PROBLEM STATEMENT
Read the data below line by line and copy each one with "auch" in it.

EXTRACTED RECORDS
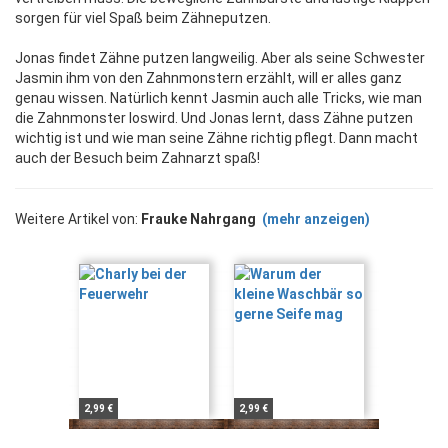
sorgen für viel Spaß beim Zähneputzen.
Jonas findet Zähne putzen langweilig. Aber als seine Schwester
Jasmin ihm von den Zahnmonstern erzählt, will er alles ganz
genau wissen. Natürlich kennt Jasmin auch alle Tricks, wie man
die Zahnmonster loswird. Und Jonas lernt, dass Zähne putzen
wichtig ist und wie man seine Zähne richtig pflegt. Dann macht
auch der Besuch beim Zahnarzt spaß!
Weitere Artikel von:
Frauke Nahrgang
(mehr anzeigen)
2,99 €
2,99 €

...

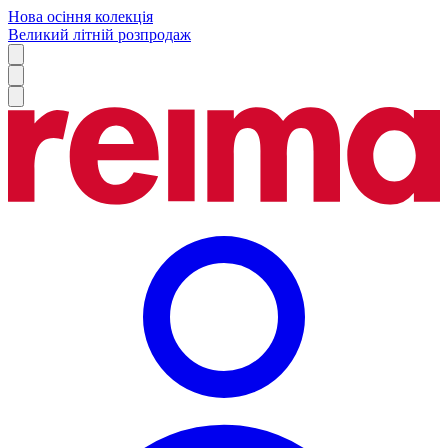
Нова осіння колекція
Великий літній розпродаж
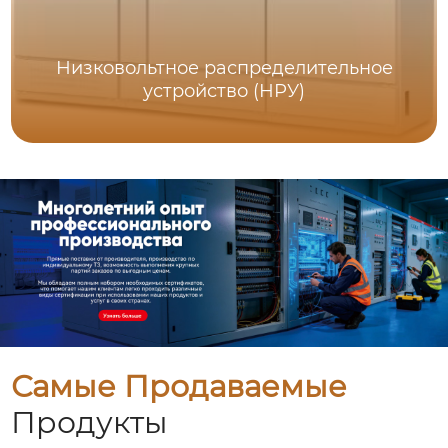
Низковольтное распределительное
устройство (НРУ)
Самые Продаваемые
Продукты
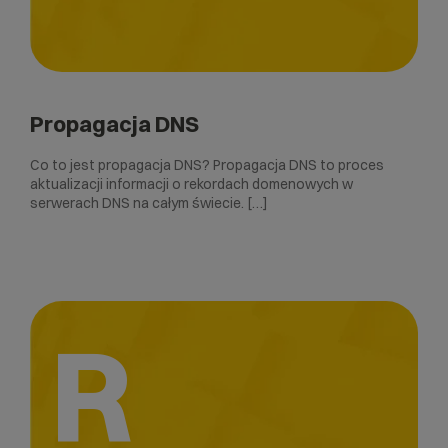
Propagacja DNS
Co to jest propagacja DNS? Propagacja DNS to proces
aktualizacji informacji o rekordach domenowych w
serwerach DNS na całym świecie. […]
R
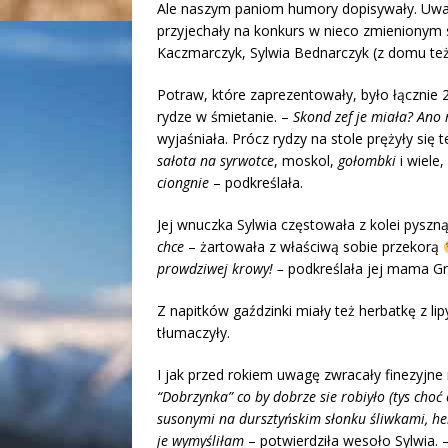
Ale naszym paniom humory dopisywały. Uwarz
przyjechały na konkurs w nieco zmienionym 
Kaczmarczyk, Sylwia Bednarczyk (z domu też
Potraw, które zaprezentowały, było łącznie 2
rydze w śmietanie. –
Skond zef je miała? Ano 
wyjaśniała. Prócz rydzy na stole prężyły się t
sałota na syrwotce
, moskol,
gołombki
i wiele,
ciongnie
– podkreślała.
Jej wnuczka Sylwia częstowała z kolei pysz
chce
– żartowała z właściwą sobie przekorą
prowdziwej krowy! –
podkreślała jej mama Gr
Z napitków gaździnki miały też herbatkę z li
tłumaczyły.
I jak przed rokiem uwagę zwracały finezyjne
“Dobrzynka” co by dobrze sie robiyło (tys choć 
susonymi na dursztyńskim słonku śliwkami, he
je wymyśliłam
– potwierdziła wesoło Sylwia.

YOUR RESPONSE
genau wissen. Natürlich kennt Jasmin auch alle Tricks, wie man
auch der Besuch beim Zahnarzt spaß!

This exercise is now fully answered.